Limits...
Impact of Breast Cancer Subtype Defined by Immunohistochemistry Hormone Receptor and HER2 Status on the Incidence of Immediate Postmastectomy Reconstruction

View Article: PubMed Central - PubMed

ABSTRACT

Immediate postmastectomy reconstruction has become an increasingly popular choice for breast cancer patients recently. However, whether molecular subtype of cancer impacts the incidence of breast reconstruction is unclear. We aimed to investigate the association between breast cancer subtype defined by immunohistochemistry hormone receptor (HR) and human epidermal growth factor receptor 2 (HER2) status and recent rates of immediate postmastectomy reconstruction in the United States.

The National Cancer Institute's Surveillance, Epidemiology, and End Results (SEER) database was used to evaluate stage I–III breast cancer patients with different subtypes who underwent either mastectomy alone or mastectomy plus reconstruction between 2010 and 2012. Univariate and multivariate analyses were conducted to identify factors influencing the incidence of immediate reconstruction.

Of 47,123 women included, 33.1% (10,712/32,376) of HR+/HER2−, 33.1% (1912/5768) of HR+/HER2+, 29.6% (850/2875) of HR−/HER2+, and 27.7% (1689/6104) of triple negative breast cancer patients received immediate breast reconstruction (chi-square test, P < 0.001), respectively. Thus, HER2-overexpressing and triple negative breast cancer patients received significantly less breast reconstruction.

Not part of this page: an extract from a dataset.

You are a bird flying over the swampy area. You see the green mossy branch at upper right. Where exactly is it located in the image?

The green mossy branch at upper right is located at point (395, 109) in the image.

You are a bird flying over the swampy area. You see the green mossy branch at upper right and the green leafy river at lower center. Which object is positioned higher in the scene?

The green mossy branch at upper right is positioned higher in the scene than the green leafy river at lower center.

After adjusting for demographic, socioeconomic, geographic, or clinicopathologic factors, HER2-overexpressing (OR 0.896, 95% CI 0.817–0.984) and triple negative (OR 0.806, 95% CI 0.751–0.866) breast cancer patients remained less likely to undergo immediate postmastectomy reconstruction compared with HR+/HER2− or HR+/HER2+ patients. No significant difference was found in the type of reconstruction among different subtypes. Subgroup analysis showed that the difference of breast reconstruction rates among distinct subtypes varied with different grade and stage groups, and the association between breast cancer subtype and the reconstruction rate was not significant in low grade and early stage patients.

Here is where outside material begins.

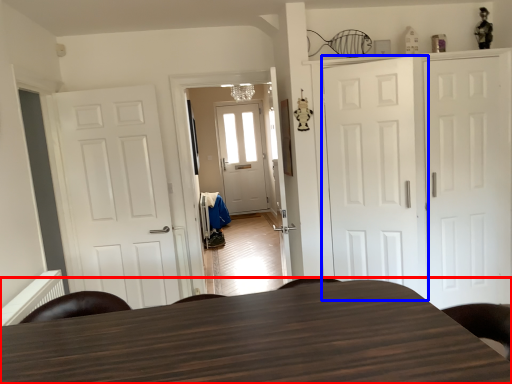 Question: Which object appears farthest to the camera in this image, table (highlighted by a red box) or door (highlighted by a blue box)?

Choices:
 (A) table
 (B) door

Answer: (B)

This population-based study determined that breast cancer subtype was an independent predictor for the utilization of immediate postmastectomy reconstruction. Patients with HER2-overexpressing or triple negative breast cancer subtype that has relatively higher risk of local recurrence, were less likely to receive immediate breast reconstruction than those with luminal tumors. Further studies are needed to disclose more underlying reasons of different reconstruction incidences for distinct subtypes of breast cancer.

No MeSH data available.


Related in: MedlinePlus

The difference of immediate breast reconstruction rates among breast cancer subtypes by distinct histologic grade and AJCC stage groups. AJCC = American Joint Committee on Cancer.
© Copyright Policy - open-access
Related In: Results  -  Collection

License
getmorefigures.php?uid=PMC4998276&req=5

Figure 2: The difference of immediate breast reconstruction rates among breast cancer subtypes by distinct histologic grade and AJCC stage groups. AJCC = American Joint Committee on Cancer.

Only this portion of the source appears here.